Appeals Court Rejects ATF’s Ban on “Bump Stocks”

The Sixth Circuit Court’s three-judge panel ruled unanimously on Tuesday that the attempt by the Bureau of Alcohol, Tobacco, Firearms and Explosives (ATF) to reinterpret the 1934 National Firearms Act (NFA) to include “bump stocks” in its definition of “machine gun” failed to pass muster.

It used the “rule of lenity” to arrive at its decision: Where the law is ambiguous, the court must decide in favor of the defendant. In this case, the defendant, Scott Hardin, the owner of several bump stocks, claimed the reinterpretation by the ATF was unconstitutional.

Judge Ronald Lee Gilman, writing for the panel, explained:

An Act of Congress could clear up the ambiguities, but so far Congress has failed to act.… In this situation, the rule of lenity … requires us to rule in favor of Hardin.

At issue is whether the attachment of a stock to a semi-automatic firearm that increases the rate of fire turns that rifle into a firearm heavily regulated by the NFA. For years, the ATF ruled that it did not. Courts are almost equally divided on the matter.

What is clear is that in 2018 the ATF changed the definition of a phrase in the NFA in order to include bump stocks as machine guns.

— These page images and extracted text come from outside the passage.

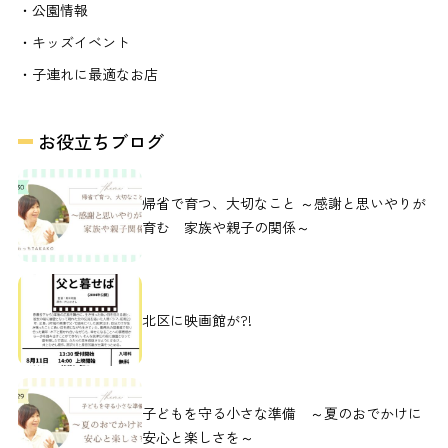
・公園情報
・キッズイベント
・子連れに最適なお店
お役立ちブログ
帰省で育つ、大切なこと ～感謝と思いやりが
育む 家族や親子の関係～
北区に映画館が?!
子どもを守る小さな準備 ～夏のおでかけに
安心と楽しさを～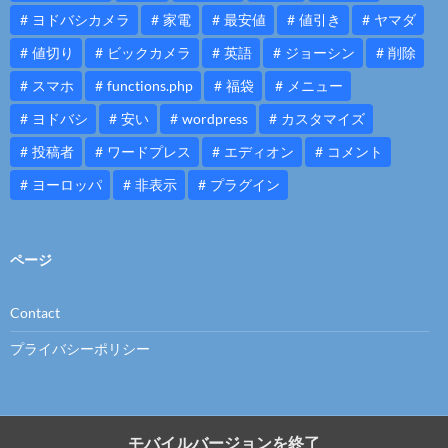
ヨドバシカメラ
家電
最安値
値引き
ヤマダ
値切り
ビックカメラ
英語
ジョーシン
削除
スマホ
functions.php
福袋
メニュー
ヨドバシ
安い
wordpress
カスタマイズ
投稿者
ワードプレス
エディオン
コメント
ヨーロッパ
非表示
プラグイン
ページ
Contact
プライバシーポリシー
モバイルバージョンを終了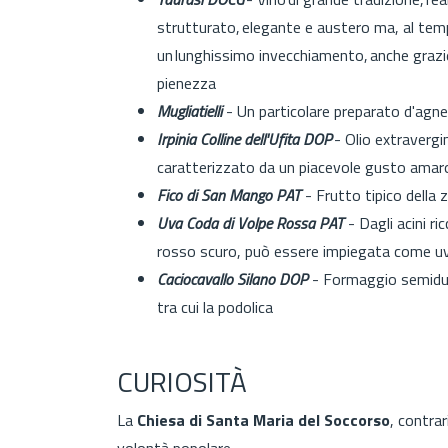
strutturato, elegante e austero ma, al tem
un lunghissimo invecchiamento, anche grazie 
pienezza
Mugliatielli
- Un particolare preparato d'agnell
Irpinia Colline dell'Ufita DOP
- Olio extravergin
caratterizzato da un piacevole gusto amar
Fico di San Mango PAT
- Frutto tipico della 
Uva Coda di Volpe Rossa PAT
- Dagli acini ri
rosso scuro, può essere impiegata come uv
Caciocavallo Silano DOP
- Formaggio semiduro
tra cui la podolica
CURIOSITÀ
La
Chiesa di
Santa Maria del Soccorso
, contrar
volontà popolare.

Panelist Judge John Bush caught the ATF in the act of changing the wording in order to include bump stocks as machine guns:

The best reading of the statue is that Congress never gave the ATF “the power to expand the law banning machine guns through [the] legislative shortcut” [quoting from Gun Owners of America, Inc. v. Garland] of the ATF’s rule at issue in this appeal … simply put, under the statute as it currently reads, the addition of a bump stock to a rifle clearly does not make it a machinegun….

All [three] judges on this panel agree on this point: it is up to Congress, not the ATF, to change the law if bump stocks are to be made illegal.

He excoriated the ATF over changing the definition of a part of the law:

This new agency-created definition … is an about-face from the ATF’s original interpretation of the statute.… There were no changes in the relevant facts or law that led to the ATF making a 180-degree change of statutory interpretation to ban what once was legal.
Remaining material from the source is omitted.